Ucrânia vota nas eleições locais, mas o Governo treme
Se os partidos da coligação governamental tiveram resultados tão maus como se admite, às eleições municipais deve seguir-se uma remodelação governamental.
Os ucranianos elegem neste domingo os seus presidentes de câmara e vereadores numas eleições locais que são um teste ao presidente pró-Ocidente Petro Poroshenko, que está em queda devido à sua gestão do conflito armado com o Leste separatista pró-russo e com ausência das prometidas reformas.
As eleições não vão decorrer nos territórios controlados pelos rebeldes, na zona de conflito onde mais de 8000 pessoas foram mortas nos últimos 18 meses. Desde Setembro, já quase não há combates, mas o processo de paz permanece num estado embrionário.
Se uns criticam o Presidente ucraniano por não cumprir a promessa de pôr fim à guerra “três meses após” a sua eleição, em Maio de 2014, outros consideram que fez concessões humilhantes aos separatistas, apoiados pelo Kremlin.
Os representantes do antigo regime do Presidente pró-russo Viktor Ianukovitch, deposto em Fevereiro de 2014, após três meses de contestação na rua dos partidários de uma aproximação à União Europeia, reprimida de forma sangrenta, podem obter bons resultados em regiões de maioria russófona, como Karkhiv e Dnipropetrovsk, próximas da zona de conflito, bem como em Odessa, nas margens do mar Negro, dizem os analistas.
“Temos necessidade de uma coligação internacional para apoiar a Ucrânia, mas ainda mais de uma coligação interna que torne impossível o plano de Putin de destruir a Ucrânia a partir do interior”, afirmou Poroshenko. O objectivo destas eleições locais é criar “uma coligação pró-ucraniana em cada cidade, em cada aldeia”.
Sinal de que os desafios vão para além da recolha de lixos e outros problemas municipais, a maior parte dos 132 partidos que concorrem prometem alterações que têm a ver com competências do Governo e do Parlamento, como aumento das reformas, baixa do preço do gás e da electricidade e até mesmo adesão à NATO.
A oposição pró-russa mas também o partido Batkivshchina da ex-primeira-ministra Iulia Timoshenko, que faz parte da coligação governamental, apostam na desilusão dos ucranianos atingidos em cheio pela crise económica. E as suas palavras de ordem parecem cair em terreno fértil.
A coligação governamental que obteve 70% dos votos nas últimas legislativas, há um ano, tem hoje 45 das intenções de voto, e o seu núcleo – o Bloco Petro Poroshenko e a Frente Popular, do primeiro Arseni Iatseniuk –21%. Segundo uma sondagem recente, 71% dos eleitores não aprovam o desempenho do Presidente, eleito com 54,7% dos votos há menos de dois anos.

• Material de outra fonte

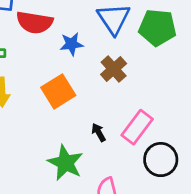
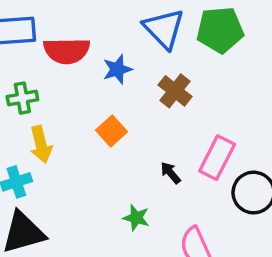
orange square: (58, 91) -> (111, 131), size x0.7
green star: (65, 163) -> (136, 218), size x0.6

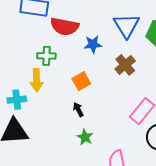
green cross: (22, 98) -> (46, 56), moved
black arrow: (171, 173) -> (78, 109), moved

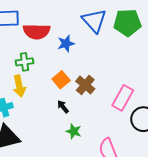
brown cross: (125, 65) -> (85, 85), moved

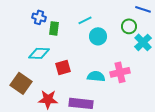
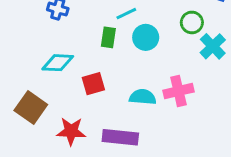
green rectangle: (54, 28) -> (108, 37), moved

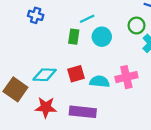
cyan diamond: (58, 63) -> (45, 75), moved
red square: (93, 84) -> (76, 74), moved

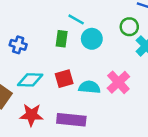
blue cross: (36, 15) -> (18, 45), moved
cyan line: (87, 19) -> (76, 19), turned 56
pink cross: (126, 77) -> (118, 82), turned -30

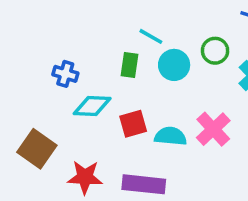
green circle: (129, 27) -> (215, 51), moved
cyan diamond: (30, 80) -> (92, 106), moved

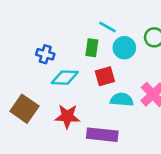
red square: (133, 124) -> (105, 76), moved
red star: (85, 177) -> (67, 116), moved

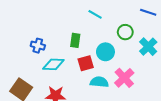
cyan line: (107, 27) -> (95, 14), moved
cyan circle: (124, 48) -> (105, 52), moved

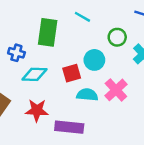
green rectangle: (75, 40) -> (48, 32), moved, size x1.6

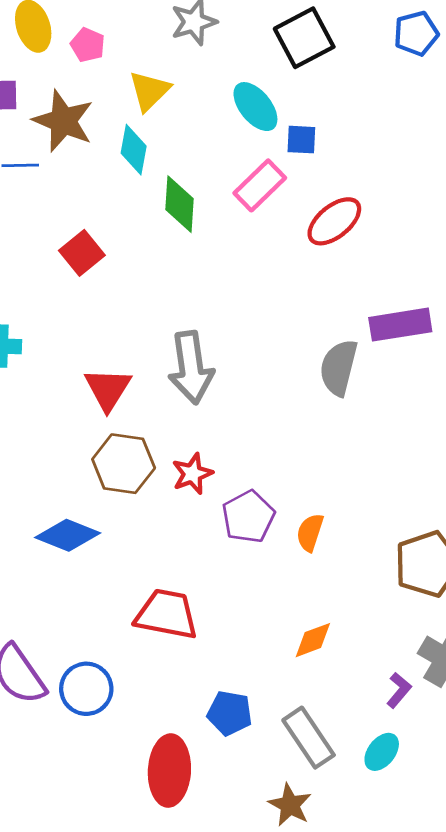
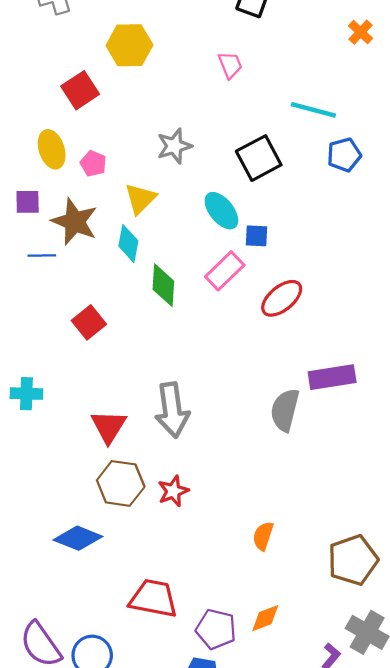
purple pentagon: (248, 517) -> (216, 629), moved, turned -30

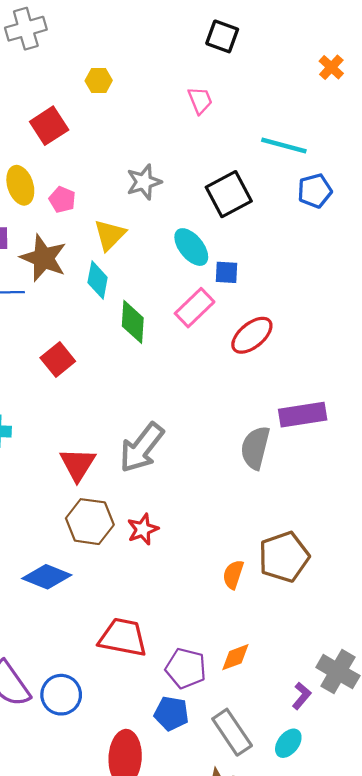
yellow hexagon: (129, 45) -> (99, 81), size x0.6
gray arrow: (172, 410) -> (142, 448), turned 46
brown pentagon: (353, 560) -> (284, 557), moved

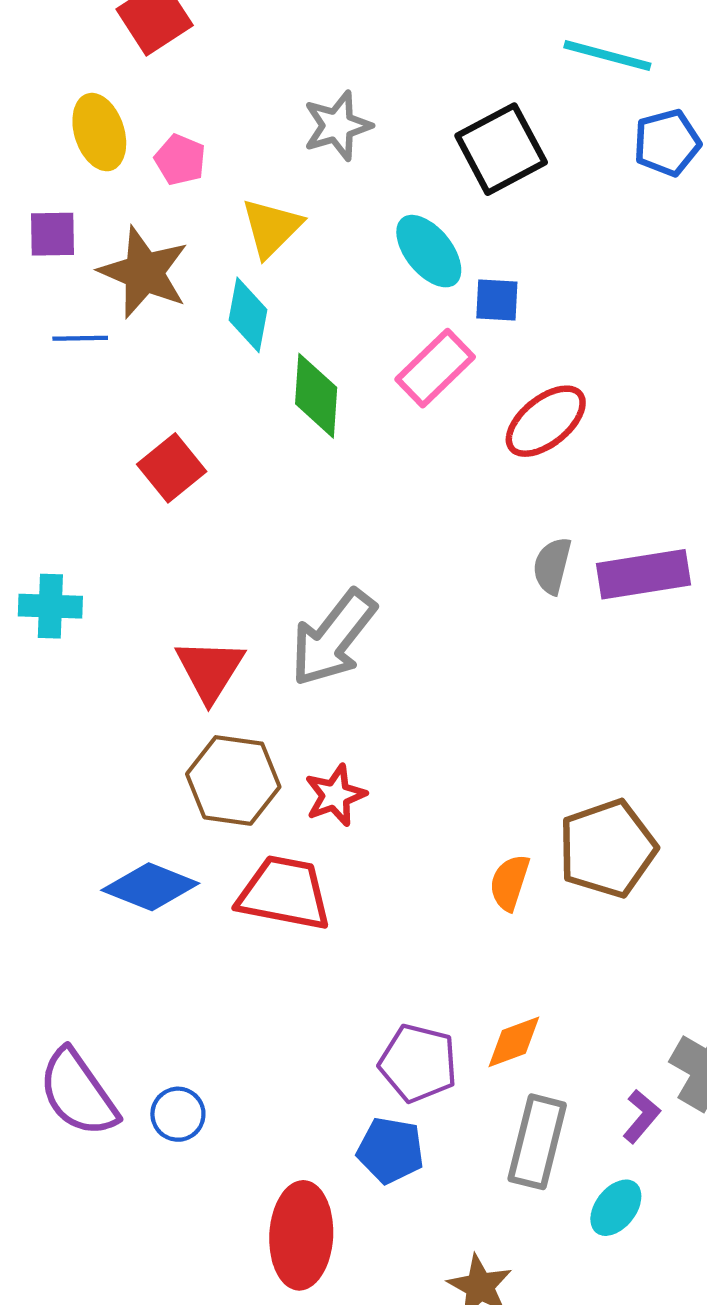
gray semicircle: (255, 448) -> (552, 566), moved, size x0.7
red trapezoid: (123, 637) -> (284, 893), moved
blue circle: (61, 695) -> (178, 1114), size x0.7
gray rectangle: (232, 732) -> (537, 1142), moved, turned 48

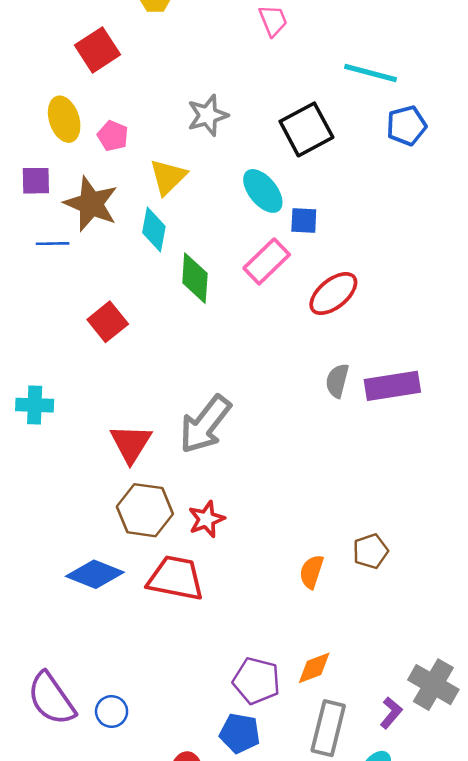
brown pentagon: (607, 848) -> (371, 551), size x0.6

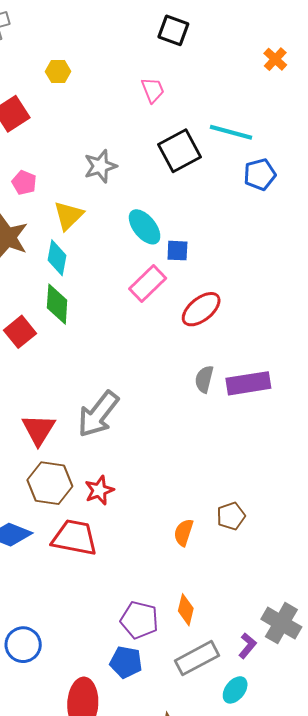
black square: (306, 129) -> (180, 151), moved
green diamond: (195, 278) -> (57, 304), moved
orange diamond: (314, 668) -> (186, 610), turned -56
blue circle: (112, 711) -> (23, 645), size x1.4
gray rectangle: (328, 728) -> (197, 658), turned 48

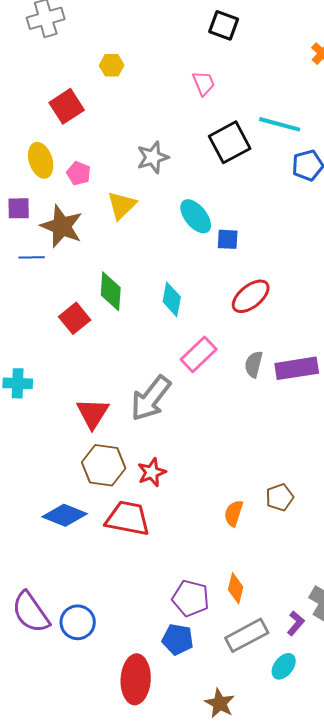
cyan diamond: (57, 258) -> (172, 299), moved
pink rectangle: (148, 283) -> (199, 354), moved

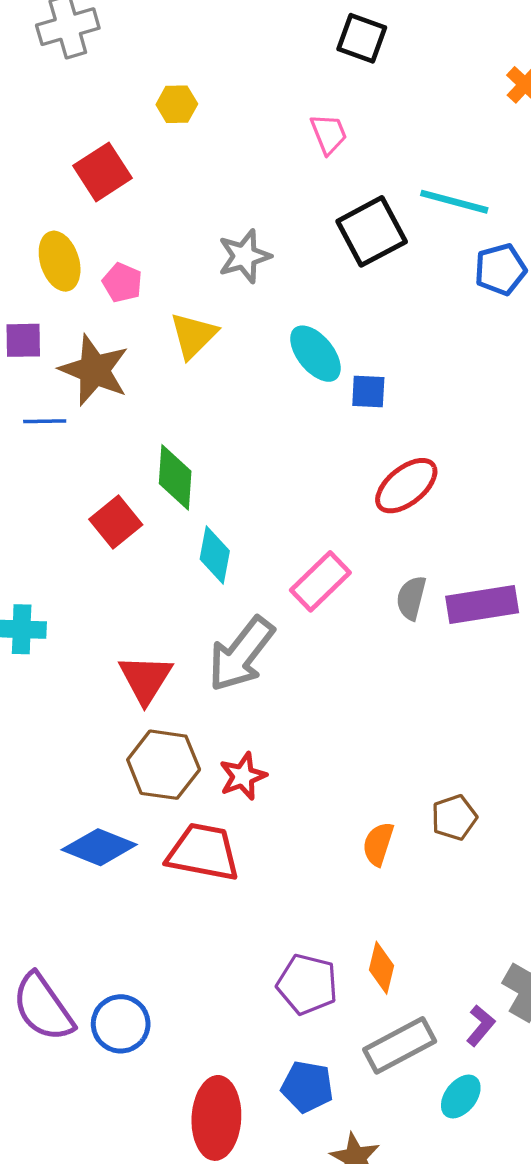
cyan diamond: (172, 299) -> (215, 555), moved
blue pentagon: (178, 639) -> (307, 1087), moved

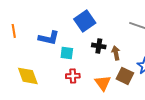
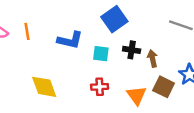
cyan square: (67, 53) -> (101, 54), moved

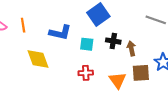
yellow diamond: (44, 87) -> (38, 59), moved
brown square: (164, 87) -> (141, 73), turned -30

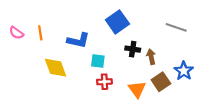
cyan square: (87, 44) -> (98, 61), moved
brown square: (141, 73) -> (161, 82), turned -30

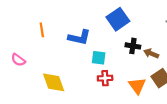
pink semicircle: (16, 33) -> (18, 60), moved
brown arrow: (151, 57) -> (151, 53), turned -56
yellow diamond: (56, 68) -> (54, 82), moved

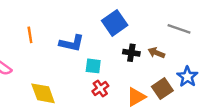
brown arrow: (151, 53) -> (156, 53), moved
red cross: (105, 78) -> (100, 89), turned -32
orange triangle: (137, 86) -> (136, 97), turned 36

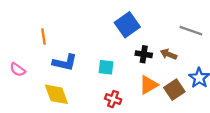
blue L-shape: (72, 43) -> (65, 63), moved
red cross: (100, 89) -> (113, 99), moved, turned -35
orange triangle: (136, 97) -> (148, 85), moved

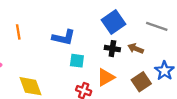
blue square: (127, 25) -> (114, 22), moved
blue L-shape: (65, 63) -> (64, 37), moved
orange triangle: (148, 85) -> (106, 77), moved

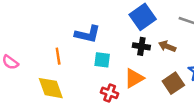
orange line: (18, 32) -> (58, 56), moved

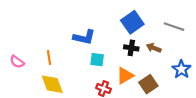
orange line: (58, 56) -> (49, 58), moved
brown square: (173, 83) -> (148, 84), moved

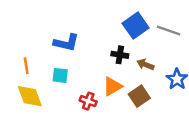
blue square: (132, 22) -> (136, 26), moved
brown arrow: (154, 48) -> (145, 65), moved
cyan square: (97, 60) -> (60, 75), moved

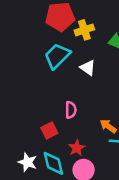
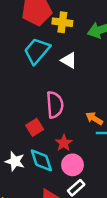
yellow cross: (84, 30) -> (62, 22), turned 30
pink semicircle: (71, 110) -> (55, 105), size x1.5

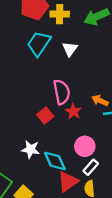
white triangle: (69, 60) -> (70, 49), turned 42
red star: (64, 143) -> (73, 111), moved
cyan diamond: (41, 160) -> (55, 161), moved

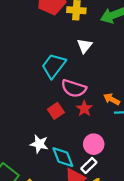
cyan trapezoid: (39, 44) -> (54, 66), moved
pink semicircle: (62, 92) -> (74, 88), turned 115
white rectangle: (91, 167) -> (89, 165), moved

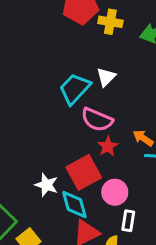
white triangle: (85, 46) -> (106, 77), moved
red square: (56, 111) -> (84, 172), moved, size x1.6
white rectangle: (89, 165) -> (128, 221), moved, turned -42

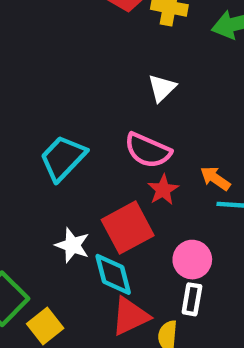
cyan trapezoid: (75, 89) -> (63, 158), moved
pink circle: (115, 192) -> (192, 260), moved

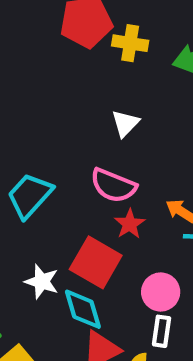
red square: (128, 228) -> (96, 262), turned -30

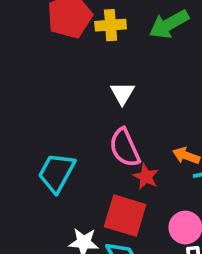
pink semicircle: (113, 185) -> (125, 148), turned 57

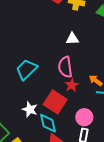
white triangle: (122, 93) -> (72, 39), turned 40

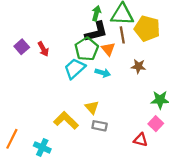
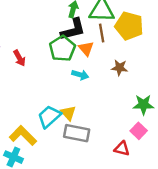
red arrow: (43, 49) -> (19, 58), moved
cyan trapezoid: (75, 68) -> (49, 117), moved
yellow L-shape: (66, 120) -> (23, 136), moved
gray rectangle: (100, 126) -> (77, 133), size x1.5

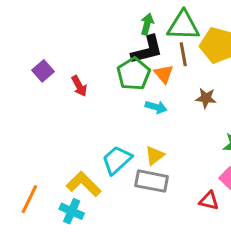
yellow triangle: (68, 113) -> (155, 155), moved, turned 35

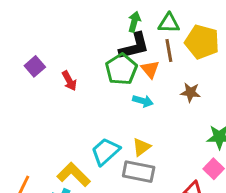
green triangle: (183, 26) -> (169, 23), size x0.7

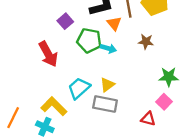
purple square: (35, 66) -> (65, 21), moved
green pentagon: (121, 69) -> (89, 40), moved, turned -30
red arrow: (69, 81) -> (48, 54), moved, size x1.6

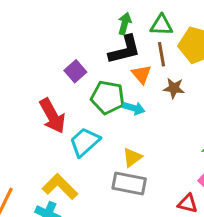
brown star: (146, 42) -> (174, 88), moved
cyan trapezoid: (79, 88) -> (85, 142), moved

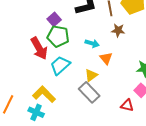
orange triangle: (142, 74) -> (106, 58), moved
green pentagon: (108, 97) -> (58, 36), moved
gray rectangle: (129, 183) -> (89, 92), turned 35

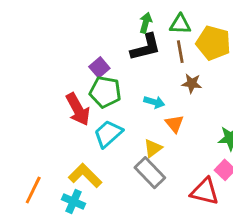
red triangle: (127, 105) -> (205, 191), size x1.5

O partido de Iatseniuk tem agora menos de 2% das intenções de voto e não participa nas eleições locais.
Para Anatoli Oktissiuk, analista do Centro Internacional de Estudos Políticos em Kiev, às eleições municipais vai seguir-se “uma remodelação governamental.”
Se os membros do Batkivshchina, de Timoshenko, ou do Samopomitch, do presidente da câmara de Lviv, Andrii Sadovi, obtiverem “resultados espectaculares”, isso poderá levar “à erosão da coligação e a mudanças nos ministérios”, e até “provocar eleições antecipadas”, afirma um outro analista ucraniano, Vadim Karassev.
Os especialistas alertam também para a possibilidade de bons resultados do Bloco da Oposição – o herdeiro do Partido das Regiões de Ianukovitch – no Sudeste, onde o poder “não apresenta nem candidatos fortes nem uma política eficaz”, diz Oktissiouk. “Depois destas eleições, alguns municípios podem escapar ao controlo do Governo.”
Em Karkhiv, uma grande cidade industrial de cerca de 1,5 milhões de habitantes, que faz fronteira com o Leste rebelde, o presidente de câmara cessante, o controverso Guennadi Kernes, um ex-aliado de Ianukovitch, processado por prender e torturar manifestantes, tem todas as hipóteses de ser reeleito.
Em Odessa, a disputa é entre o presidente da câmara, Guennadi Troukhanov, que apoiou os protestos pró-russos, e Sacha Borovik, um alemão de origem ucraniana formado em Harvad e ex-jurista da Microsoft que obteve recentemente a nacionalidade ucraniana. Apoiado por Poroshenko e pelo governador da região, o ex-Presidente reformador da Geórgia Mikheil Saakachvili, Troukhanov foi ministro da Economia durante um breve período. Mas deixou o Governo, denunciando a sua incompetência.